2024 | Chao Chen, Kai Liu, Ze Chen, Yi Gu, Yue Wu, Mingyuan Tao, Zhihang Fu, Jieping Ye
This paper proposes a novel approach for detecting hallucinations in large language models (LLMs) by leveraging the internal states of LLMs. The key idea is to utilize the dense semantic information retained in the internal states of LLMs for hallucination detection, which is more effective than traditional methods that rely on logit-level or language-level uncertainty estimation. The proposed method, called INSIDE, includes two main components: (1) an EigenScore metric that measures the semantic consistency of responses using the eigenvalues of the covariance matrix of sentence embeddings, and (2) a test-time feature clipping approach that truncates extreme activations in the internal states to reduce overconfident generations and improve the detection of overconfident hallucinations.
The EigenScore metric is designed to capture the semantic divergence in the dense embedding space, which is more effective than existing uncertainty or consistency metrics that operate in logit or language space. It is based on the logarithm of the determinant of the covariance matrix of sentence embeddings, which reflects the differential entropy in the embedding space. The feature clipping approach is used to reduce the impact of extreme activations in the internal states, which can lead to overconfident generations. This approach is implemented by clipping the activations of the penultimate layer of the LLMs to a certain threshold.

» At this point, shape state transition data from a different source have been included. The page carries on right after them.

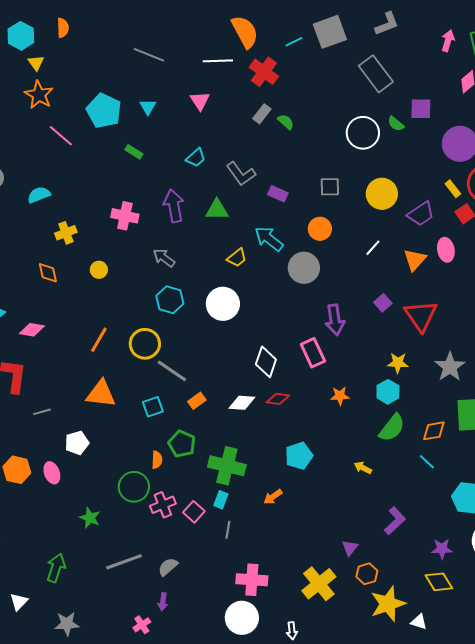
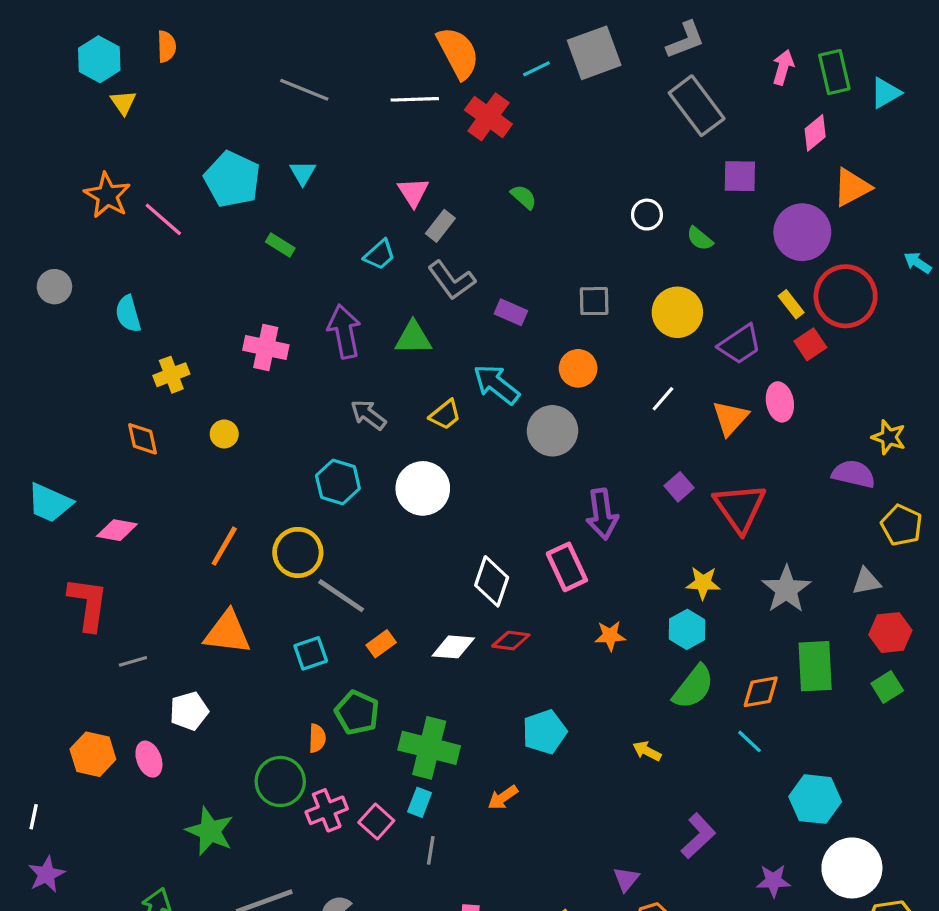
gray rectangle: (376, 74) -> (697, 106), moved
orange star: (39, 95) -> (107, 195), moved
pink triangle: (200, 101) -> (413, 192), moved
gray rectangle: (262, 114) -> (440, 226), moved
green semicircle: (396, 124) -> (700, 239), moved
white circle: (363, 133) -> (647, 215), size x0.6
cyan semicircle: (39, 195) -> (128, 314), turned -85
gray arrow: (164, 258) -> (368, 415), moved
green star: (90, 518) -> (210, 831), size x1.4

Extensive experiments on several popular LLMs and question-answering (QA) benchmarks demonstrate the effectiveness of the proposed method. The results show that the EigenScore outperforms existing methods in terms of hallucination detection performance, particularly in CoQA and SQuAD datasets. Additionally, the feature clipping approach significantly improves the performance of the method, as shown in the experiments. The proposed method is also compared with other state-of-the-art methods, including Semantic Entropy, Shifting Attention to Relevance, and SelfCheckGPT, and it consistently outperforms them in terms of hallucination detection performance.
The paper also discusses the computational efficiency of the proposed method, showing that it is more efficient than other methods that rely on another large model to measure self-consistency. The results indicate that the EigenScore is about 10 times more efficient than such methods, and the computational overhead of the feature clipping and EigenScore computation is negligible. The proposed method is also evaluated on more LLMs, including LLaMA2-7B and Falcon-7B, and it consistently exhibits superior performance compared to other methods. The paper concludes that the proposed method is a promising approach for detecting hallucinations in LLMs, as it effectively leverages the internal states of LLMs to capture the semantic information and improve the detection of hallucinations.This paper proposes a novel approach for detecting hallucinations in large language models (LLMs) by leveraging the internal states of LLMs. The key idea is to utilize the dense semantic information retained in the internal states of LLMs for hallucination detection, which is more effective than traditional methods that rely on logit-level or language-level uncertainty estimation. The proposed method, called INSIDE, includes two main components: (1) an EigenScore metric that measures the semantic consistency of responses using the eigenvalues of the covariance matrix of sentence embeddings, and (2) a test-time feature clipping approach that truncates extreme activations in the internal states to reduce overconfident generations and improve the detection of overconfident hallucinations.
The EigenScore metric is designed to capture the semantic divergence in the dense embedding space, which is more effective than existing uncertainty or consistency metrics that operate in logit or language space. It is based on the logarithm of the determinant of the covariance matrix of sentence embeddings, which reflects the differential entropy in the embedding space. The feature clipping approach is used to reduce the impact of extreme activations in the internal states, which can lead to overconfident generations. This approach is implemented by clipping the activations of the penultimate layer of the LLMs to a certain threshold.
Extensive experiments on several popular LLMs and question-answering (QA) benchmarks demonstrate the effectiveness of the proposed method. The results show that the EigenScore outperforms existing methods in terms of hallucination detection performance, particularly in CoQA and SQuAD datasets. Additionally, the feature clipping approach significantly improves the performance of the method, as shown in the experiments. The proposed method is also compared with other state-of-the-art methods, including Semantic Entropy, Shifting Attention to Relevance, and SelfCheckGPT, and it consistently outperforms them in terms of hallucination detection performance.
The paper also discusses the computational efficiency of the proposed method, showing that it is more efficient than other methods that rely on another large model to measure self-consistency. The results indicate that the EigenScore is about 10 times more efficient than such methods, and the computational overhead of the feature clipping and EigenScore computation is negligible. The proposed method is also evaluated on more LLMs, including LLaMA2-7B and Falcon-7B, and it consistently exhibits superior performance compared to other methods. The paper concludes that the proposed method is a promising approach for detecting hallucinations in LLMs, as it effectively leverages the internal states of LLMs to capture the semantic information and improve the detection of hallucinations.